» TO DO: Your answer must be every line of the data that holds the string "Hallitse".

Bounding box prediction data
--------------------

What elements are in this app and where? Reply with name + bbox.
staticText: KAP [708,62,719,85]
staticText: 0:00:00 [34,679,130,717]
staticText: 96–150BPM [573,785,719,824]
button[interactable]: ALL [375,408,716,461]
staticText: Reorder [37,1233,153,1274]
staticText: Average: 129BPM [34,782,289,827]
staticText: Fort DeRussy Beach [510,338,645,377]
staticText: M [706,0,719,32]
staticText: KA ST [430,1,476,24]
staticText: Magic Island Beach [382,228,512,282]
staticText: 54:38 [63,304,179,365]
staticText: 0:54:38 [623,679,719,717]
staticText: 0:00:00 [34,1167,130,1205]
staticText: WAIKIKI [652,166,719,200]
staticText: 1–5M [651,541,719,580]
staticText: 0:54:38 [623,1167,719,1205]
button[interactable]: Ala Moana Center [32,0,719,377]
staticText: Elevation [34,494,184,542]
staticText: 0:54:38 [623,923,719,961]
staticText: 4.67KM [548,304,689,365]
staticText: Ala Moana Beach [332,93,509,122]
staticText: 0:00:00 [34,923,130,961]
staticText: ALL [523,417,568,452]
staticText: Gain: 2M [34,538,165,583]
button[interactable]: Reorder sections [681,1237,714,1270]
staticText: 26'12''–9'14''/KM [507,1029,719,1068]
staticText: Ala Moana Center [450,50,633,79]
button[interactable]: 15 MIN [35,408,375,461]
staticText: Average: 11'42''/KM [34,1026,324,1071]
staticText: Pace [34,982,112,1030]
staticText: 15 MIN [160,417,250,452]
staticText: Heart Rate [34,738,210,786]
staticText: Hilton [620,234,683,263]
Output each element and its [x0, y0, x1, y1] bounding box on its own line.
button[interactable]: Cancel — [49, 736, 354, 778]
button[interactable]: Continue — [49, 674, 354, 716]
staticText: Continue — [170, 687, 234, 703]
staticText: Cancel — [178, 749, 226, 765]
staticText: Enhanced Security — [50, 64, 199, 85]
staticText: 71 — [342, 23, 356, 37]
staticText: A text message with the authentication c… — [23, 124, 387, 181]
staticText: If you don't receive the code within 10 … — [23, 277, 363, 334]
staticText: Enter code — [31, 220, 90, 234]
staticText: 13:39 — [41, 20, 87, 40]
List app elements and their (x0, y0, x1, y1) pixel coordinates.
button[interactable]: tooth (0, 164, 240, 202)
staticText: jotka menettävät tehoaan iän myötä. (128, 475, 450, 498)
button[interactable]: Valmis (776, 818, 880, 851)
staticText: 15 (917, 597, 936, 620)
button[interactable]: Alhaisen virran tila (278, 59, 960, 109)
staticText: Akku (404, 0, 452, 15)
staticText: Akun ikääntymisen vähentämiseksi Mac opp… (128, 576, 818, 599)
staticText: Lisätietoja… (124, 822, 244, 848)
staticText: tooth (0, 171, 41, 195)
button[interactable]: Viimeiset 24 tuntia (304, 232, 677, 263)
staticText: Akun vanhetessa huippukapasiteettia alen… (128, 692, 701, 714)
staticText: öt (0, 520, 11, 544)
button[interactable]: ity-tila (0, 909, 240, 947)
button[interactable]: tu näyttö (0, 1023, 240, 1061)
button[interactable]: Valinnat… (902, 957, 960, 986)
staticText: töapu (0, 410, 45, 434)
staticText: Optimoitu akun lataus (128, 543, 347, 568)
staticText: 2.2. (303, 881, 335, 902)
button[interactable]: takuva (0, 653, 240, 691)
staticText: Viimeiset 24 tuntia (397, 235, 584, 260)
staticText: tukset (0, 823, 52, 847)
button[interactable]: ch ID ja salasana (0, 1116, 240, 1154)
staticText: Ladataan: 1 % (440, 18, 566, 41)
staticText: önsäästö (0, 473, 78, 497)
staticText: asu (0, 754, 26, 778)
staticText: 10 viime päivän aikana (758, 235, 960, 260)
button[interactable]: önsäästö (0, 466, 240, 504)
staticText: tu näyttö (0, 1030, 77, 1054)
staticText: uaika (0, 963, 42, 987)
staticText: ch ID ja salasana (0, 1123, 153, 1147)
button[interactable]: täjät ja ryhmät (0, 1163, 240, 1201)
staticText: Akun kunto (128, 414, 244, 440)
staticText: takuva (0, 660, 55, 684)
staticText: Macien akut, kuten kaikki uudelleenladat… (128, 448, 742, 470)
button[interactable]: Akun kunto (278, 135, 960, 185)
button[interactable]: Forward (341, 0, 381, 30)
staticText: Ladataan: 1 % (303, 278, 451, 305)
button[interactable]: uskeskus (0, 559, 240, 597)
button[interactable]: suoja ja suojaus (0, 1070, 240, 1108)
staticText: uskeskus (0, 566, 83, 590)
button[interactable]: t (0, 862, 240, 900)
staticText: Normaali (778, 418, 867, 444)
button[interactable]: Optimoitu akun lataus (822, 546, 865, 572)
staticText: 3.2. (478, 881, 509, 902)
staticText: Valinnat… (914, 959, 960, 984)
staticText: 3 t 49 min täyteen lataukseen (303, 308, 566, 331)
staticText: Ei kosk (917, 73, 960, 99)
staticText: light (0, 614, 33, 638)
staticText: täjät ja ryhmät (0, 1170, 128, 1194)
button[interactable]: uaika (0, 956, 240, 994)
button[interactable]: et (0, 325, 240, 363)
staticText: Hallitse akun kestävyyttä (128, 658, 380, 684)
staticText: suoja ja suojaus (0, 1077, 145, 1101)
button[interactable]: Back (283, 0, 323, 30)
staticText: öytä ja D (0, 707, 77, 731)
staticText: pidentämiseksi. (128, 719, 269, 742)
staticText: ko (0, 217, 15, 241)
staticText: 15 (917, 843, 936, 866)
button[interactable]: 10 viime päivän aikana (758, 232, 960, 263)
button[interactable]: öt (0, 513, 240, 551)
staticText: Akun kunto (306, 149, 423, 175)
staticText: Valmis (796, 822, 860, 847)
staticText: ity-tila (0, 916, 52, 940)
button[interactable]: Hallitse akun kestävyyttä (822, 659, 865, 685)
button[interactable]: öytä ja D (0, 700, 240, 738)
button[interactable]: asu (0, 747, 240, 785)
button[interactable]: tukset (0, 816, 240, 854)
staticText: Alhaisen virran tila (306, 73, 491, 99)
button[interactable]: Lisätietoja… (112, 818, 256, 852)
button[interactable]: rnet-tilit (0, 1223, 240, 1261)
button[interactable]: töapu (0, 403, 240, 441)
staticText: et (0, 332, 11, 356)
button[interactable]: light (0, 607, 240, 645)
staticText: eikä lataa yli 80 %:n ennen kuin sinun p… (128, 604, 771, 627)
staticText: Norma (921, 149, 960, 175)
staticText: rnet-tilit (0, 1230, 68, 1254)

--------------------

» ANSWER TO THE EXERCISE:
staticText: Hallitse akun kestävyyttä (128, 658, 380, 684)
button[interactable]: Hallitse akun kestävyyttä (822, 659, 865, 685)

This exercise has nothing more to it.